They started and finished on a high, scoring tries in the opening and dying minutes.
The first of Tommy Bowe’s two fine touchdowns came with only three minutes on the clock following a break by the excellent Jamie Heaslip and a pinpoint grubber by Jonathan Sexton, making his RBS 6 Nations debut.
The fact that he was taken out after threading a perfect ball in behind England’s vulnerable left wing, Ugo Moyne, did not faze him.
He received treatment, got up, took the conversion and although he missed, that also failed to bother him.
It wasn’t his only miscue off the tee on what was a difficult day for the Irish kicker and his English counterpart, Jonny Wilkinson, with the wind — and at times the rain — conspiring to thwart both of them.
Wilkinson missed two second half penalties; Sexton, in the course of the afternoon, missed two conversions and a brace of penalties.
That said, he did enough that was good to vindicate Declan Kidney’s bold decision to include him ahead of Ronan O’Gara.
Certainly Bowe saw a lot more of the ball courtesy of Sexton than was the case in either of the open
ing two matches in which O’Gara wore the number 10 jersey.
Ireland deserve credit for much of what they did, and criticism for some things too.

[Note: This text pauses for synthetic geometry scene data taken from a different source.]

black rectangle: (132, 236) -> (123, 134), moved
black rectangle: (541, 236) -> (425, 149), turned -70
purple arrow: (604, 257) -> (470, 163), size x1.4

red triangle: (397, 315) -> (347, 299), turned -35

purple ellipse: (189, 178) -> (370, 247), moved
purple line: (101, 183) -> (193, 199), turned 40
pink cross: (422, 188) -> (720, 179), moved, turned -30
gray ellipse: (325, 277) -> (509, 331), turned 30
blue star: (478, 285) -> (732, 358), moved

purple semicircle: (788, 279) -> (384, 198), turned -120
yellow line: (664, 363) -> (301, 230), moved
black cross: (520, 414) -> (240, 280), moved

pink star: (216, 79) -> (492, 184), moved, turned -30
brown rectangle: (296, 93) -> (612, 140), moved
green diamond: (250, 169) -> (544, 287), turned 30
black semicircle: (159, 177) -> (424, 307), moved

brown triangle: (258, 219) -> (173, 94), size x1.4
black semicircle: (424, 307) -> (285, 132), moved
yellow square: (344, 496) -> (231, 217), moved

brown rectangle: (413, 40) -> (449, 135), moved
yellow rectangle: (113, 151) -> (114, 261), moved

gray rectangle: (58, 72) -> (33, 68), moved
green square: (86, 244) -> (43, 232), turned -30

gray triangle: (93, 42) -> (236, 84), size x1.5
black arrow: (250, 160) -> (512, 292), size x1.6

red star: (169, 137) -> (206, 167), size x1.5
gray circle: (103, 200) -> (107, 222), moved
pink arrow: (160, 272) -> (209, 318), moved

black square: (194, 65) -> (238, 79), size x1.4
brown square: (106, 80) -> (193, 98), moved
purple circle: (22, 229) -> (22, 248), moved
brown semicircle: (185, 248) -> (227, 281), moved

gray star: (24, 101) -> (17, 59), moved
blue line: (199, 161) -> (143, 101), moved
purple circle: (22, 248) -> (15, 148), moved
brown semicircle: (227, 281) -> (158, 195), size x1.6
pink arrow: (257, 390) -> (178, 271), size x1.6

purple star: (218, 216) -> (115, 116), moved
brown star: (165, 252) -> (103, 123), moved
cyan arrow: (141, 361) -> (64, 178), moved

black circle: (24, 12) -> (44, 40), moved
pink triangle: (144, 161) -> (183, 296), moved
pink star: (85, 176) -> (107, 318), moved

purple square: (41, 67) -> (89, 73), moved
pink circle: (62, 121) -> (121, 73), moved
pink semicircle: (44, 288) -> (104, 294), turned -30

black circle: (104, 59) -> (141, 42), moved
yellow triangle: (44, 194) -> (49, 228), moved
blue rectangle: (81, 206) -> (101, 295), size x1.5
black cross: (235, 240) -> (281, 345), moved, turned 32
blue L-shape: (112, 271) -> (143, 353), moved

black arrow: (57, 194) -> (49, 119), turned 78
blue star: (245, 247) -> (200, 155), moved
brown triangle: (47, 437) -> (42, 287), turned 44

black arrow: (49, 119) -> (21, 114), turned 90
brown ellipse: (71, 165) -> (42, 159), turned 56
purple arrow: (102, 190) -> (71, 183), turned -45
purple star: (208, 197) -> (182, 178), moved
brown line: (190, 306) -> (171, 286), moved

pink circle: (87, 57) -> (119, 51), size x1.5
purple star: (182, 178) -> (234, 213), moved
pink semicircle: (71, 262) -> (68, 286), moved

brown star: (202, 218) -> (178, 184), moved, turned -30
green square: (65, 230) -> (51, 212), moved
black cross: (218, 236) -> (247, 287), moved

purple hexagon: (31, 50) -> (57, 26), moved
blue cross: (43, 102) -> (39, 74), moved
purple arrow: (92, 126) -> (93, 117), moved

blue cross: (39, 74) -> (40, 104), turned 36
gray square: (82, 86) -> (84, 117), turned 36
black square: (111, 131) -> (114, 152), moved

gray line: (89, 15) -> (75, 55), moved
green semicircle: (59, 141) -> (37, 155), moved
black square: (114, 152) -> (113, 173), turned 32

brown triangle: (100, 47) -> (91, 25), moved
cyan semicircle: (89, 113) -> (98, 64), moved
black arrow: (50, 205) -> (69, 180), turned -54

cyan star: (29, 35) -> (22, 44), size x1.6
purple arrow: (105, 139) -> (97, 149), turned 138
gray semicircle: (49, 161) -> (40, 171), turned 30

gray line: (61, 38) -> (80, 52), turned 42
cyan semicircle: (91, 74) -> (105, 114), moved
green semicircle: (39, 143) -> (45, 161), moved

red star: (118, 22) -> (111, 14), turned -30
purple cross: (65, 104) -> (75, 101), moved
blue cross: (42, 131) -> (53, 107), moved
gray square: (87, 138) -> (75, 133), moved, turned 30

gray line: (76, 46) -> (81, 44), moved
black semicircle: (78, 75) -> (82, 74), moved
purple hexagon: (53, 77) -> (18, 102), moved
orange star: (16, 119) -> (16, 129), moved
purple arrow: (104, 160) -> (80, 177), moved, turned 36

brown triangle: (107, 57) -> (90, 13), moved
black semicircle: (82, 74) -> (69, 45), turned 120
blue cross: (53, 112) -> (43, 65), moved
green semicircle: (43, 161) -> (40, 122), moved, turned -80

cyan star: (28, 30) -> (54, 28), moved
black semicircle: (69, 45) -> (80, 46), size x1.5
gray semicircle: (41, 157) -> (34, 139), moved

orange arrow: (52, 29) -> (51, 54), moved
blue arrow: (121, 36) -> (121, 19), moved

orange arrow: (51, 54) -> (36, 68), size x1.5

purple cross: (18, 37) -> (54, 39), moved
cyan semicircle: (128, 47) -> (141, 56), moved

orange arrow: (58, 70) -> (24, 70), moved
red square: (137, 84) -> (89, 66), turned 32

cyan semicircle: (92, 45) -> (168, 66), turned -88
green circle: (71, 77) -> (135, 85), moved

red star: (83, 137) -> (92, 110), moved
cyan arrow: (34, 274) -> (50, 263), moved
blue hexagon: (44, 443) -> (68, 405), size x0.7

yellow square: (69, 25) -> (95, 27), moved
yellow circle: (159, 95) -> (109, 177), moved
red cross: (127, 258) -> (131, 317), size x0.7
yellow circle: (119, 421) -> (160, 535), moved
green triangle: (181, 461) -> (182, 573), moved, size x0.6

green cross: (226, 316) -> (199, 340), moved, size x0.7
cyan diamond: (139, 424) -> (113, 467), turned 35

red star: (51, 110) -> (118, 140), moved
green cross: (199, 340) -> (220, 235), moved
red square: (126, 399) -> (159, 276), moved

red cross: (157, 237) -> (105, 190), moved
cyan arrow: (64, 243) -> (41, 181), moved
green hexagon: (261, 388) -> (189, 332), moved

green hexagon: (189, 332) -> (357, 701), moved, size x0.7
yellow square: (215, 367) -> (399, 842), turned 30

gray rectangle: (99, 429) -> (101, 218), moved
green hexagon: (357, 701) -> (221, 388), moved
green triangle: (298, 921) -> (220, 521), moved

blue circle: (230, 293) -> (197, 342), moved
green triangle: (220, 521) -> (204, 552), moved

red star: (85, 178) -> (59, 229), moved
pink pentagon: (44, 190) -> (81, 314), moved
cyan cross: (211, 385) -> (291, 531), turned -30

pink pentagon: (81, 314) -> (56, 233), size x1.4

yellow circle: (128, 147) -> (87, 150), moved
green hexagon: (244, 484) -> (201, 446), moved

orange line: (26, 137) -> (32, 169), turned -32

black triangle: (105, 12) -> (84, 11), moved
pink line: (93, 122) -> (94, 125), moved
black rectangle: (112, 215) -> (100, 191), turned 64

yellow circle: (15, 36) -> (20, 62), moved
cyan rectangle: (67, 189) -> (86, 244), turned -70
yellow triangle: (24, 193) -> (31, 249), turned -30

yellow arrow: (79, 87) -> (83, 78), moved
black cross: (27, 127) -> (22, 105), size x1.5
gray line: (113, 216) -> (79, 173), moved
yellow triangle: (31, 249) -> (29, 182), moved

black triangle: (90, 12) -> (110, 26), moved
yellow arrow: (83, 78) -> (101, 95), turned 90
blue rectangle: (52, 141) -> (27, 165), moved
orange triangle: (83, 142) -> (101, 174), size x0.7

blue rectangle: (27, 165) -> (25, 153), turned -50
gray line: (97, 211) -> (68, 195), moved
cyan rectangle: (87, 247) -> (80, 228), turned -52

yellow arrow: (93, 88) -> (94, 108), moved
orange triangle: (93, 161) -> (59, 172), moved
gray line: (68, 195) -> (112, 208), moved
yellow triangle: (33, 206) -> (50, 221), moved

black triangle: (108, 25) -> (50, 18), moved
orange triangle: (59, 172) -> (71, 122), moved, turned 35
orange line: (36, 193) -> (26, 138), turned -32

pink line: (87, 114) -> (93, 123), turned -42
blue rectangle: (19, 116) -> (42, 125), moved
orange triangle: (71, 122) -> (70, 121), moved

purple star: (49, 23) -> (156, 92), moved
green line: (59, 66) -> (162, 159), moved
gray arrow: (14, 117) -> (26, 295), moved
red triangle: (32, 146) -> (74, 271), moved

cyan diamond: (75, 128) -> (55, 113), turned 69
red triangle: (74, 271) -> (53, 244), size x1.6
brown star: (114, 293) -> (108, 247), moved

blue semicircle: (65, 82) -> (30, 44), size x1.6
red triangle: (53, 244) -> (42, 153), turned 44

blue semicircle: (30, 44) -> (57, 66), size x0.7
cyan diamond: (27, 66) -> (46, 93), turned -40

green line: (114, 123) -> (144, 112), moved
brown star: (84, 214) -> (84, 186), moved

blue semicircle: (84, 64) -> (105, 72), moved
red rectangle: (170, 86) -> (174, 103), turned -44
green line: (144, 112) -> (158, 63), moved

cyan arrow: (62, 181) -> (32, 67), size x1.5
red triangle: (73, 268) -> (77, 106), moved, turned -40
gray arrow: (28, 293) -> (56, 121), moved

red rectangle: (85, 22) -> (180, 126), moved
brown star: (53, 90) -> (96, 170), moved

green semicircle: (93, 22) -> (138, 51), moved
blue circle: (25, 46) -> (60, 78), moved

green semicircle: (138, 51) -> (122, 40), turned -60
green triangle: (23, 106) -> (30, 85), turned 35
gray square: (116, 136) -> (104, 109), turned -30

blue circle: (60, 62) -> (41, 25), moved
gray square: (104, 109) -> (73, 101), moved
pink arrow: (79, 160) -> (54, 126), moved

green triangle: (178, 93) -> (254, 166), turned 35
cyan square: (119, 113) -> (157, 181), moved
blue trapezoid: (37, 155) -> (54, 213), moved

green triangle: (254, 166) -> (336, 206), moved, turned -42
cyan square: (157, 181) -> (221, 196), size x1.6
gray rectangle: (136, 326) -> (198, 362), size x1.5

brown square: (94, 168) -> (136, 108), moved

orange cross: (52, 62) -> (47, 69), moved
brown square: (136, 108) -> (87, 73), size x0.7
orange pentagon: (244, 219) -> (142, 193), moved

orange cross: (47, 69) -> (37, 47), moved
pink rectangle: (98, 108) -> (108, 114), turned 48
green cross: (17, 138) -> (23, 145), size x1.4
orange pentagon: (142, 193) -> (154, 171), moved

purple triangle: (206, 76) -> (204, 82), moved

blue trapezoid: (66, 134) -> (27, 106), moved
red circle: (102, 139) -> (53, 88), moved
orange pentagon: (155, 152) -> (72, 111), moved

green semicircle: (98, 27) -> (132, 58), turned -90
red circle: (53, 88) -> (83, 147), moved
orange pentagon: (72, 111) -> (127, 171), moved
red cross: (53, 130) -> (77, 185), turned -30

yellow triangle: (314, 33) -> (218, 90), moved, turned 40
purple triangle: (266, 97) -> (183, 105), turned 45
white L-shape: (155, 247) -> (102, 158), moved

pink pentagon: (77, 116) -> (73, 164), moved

Once again their concession of penalties was a problem as a count of 14-6 in England’s favour shows.
And there were times when they worked themselves to within striking distance of the English line but Ireland failed to make those visits deep into the hosts’ 22 count.
On the plus side it was impressive to see how they responded when, in the 71st minute, they slipped into arrears for the first time in the match.
Having lost skipper Brian O’Driscoll six minutes earlier when Paul O’Connell’s knee banged into his head, the concession of the drop goal which put England 16-3 up was a massive double whammy.
Here Declan Kidney earned his wages, both for his tactical nous and his man-management skills, for four of those he introduced
from the bench — O’Gara, Leo Cullen, both of whom he had dropped, Shane Jennings and Eoin Reddan — figured prominently in the creation of a superb match-winning try by Bowe.
O’Gara’s conversion meant a penalty or drop goal was no good to England.
In between Bowe’s brace, Ireland’s other winger, Keith Earls, went over for a 55th minute score after a well-worked move.
With the pack applying the pressure and recycling the ball close to the line, half-backs Tomas O’Leary and Sexton picked the lock with two slick passes and Earls was in.
England responded five minutes later with a video-confirmed try by tighthead Dan Cole to reward good work by his pack, with Wilkinson converting to tie the scores at 13-13.
Tense, dramatic, passionate, exciting, bruising.
So a blip in Paris? Probably; this team isn’t a spent force just yet.